As much as economics, American politics was P. J.’s natural home turf. He had his own brand of liberal right-wing conservatism. In a country that lacks a Conservative party he was Republican through and through, at least until the era of Donald Trump. In 2016, he wrestled with his conscience in endorsing the Democrats’ presidential candidate Hillary Clinton over Trump, conceding that while she was “full of lies and empty promises” and “wrong about absolutely everything”, compared to Trump she was at least “wrong within normal parameters”.

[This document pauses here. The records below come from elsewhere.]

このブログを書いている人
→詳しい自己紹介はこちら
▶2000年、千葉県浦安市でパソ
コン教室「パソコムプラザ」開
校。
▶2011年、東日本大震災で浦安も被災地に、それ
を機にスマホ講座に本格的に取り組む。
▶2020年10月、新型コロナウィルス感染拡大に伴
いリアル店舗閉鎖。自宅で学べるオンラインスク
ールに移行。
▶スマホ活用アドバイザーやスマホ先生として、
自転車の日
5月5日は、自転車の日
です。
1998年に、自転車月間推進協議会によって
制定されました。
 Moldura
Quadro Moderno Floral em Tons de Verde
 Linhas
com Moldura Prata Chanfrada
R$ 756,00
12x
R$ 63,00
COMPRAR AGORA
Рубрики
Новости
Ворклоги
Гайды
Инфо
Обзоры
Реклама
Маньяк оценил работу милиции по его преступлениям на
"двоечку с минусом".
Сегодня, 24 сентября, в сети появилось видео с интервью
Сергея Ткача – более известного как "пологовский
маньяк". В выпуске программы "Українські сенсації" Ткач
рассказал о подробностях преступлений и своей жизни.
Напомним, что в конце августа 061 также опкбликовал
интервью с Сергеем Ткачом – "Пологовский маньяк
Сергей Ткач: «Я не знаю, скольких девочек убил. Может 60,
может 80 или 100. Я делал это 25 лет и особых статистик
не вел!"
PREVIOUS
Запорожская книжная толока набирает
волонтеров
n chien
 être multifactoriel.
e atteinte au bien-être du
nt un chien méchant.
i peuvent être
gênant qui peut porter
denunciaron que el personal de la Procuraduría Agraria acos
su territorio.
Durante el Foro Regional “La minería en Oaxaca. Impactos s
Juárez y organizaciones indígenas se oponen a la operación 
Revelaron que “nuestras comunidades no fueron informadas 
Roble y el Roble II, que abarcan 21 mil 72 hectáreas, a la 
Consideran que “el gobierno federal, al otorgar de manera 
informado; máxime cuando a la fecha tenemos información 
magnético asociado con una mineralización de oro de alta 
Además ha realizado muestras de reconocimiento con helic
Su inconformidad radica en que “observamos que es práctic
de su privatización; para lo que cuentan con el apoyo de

One of P. J.’s lesser-known books was called Don’t Vote – It Just Encourages the Bastards. Another was titled Parliament of Whores. Had he stood for political office himself, his election slogan would have been along the lines of “mind your own business and leave me alone”.
What he believed in boiled down to just one word: freedom. Which brings us back to the stallion cap, a bad idea even if born of good intentions. What Coolmore, Three Chimneys and Spendthrift – and P. J. – knew instinctively is that any attempt to restrict a free market usually serves only to distort and ultimately harm that market.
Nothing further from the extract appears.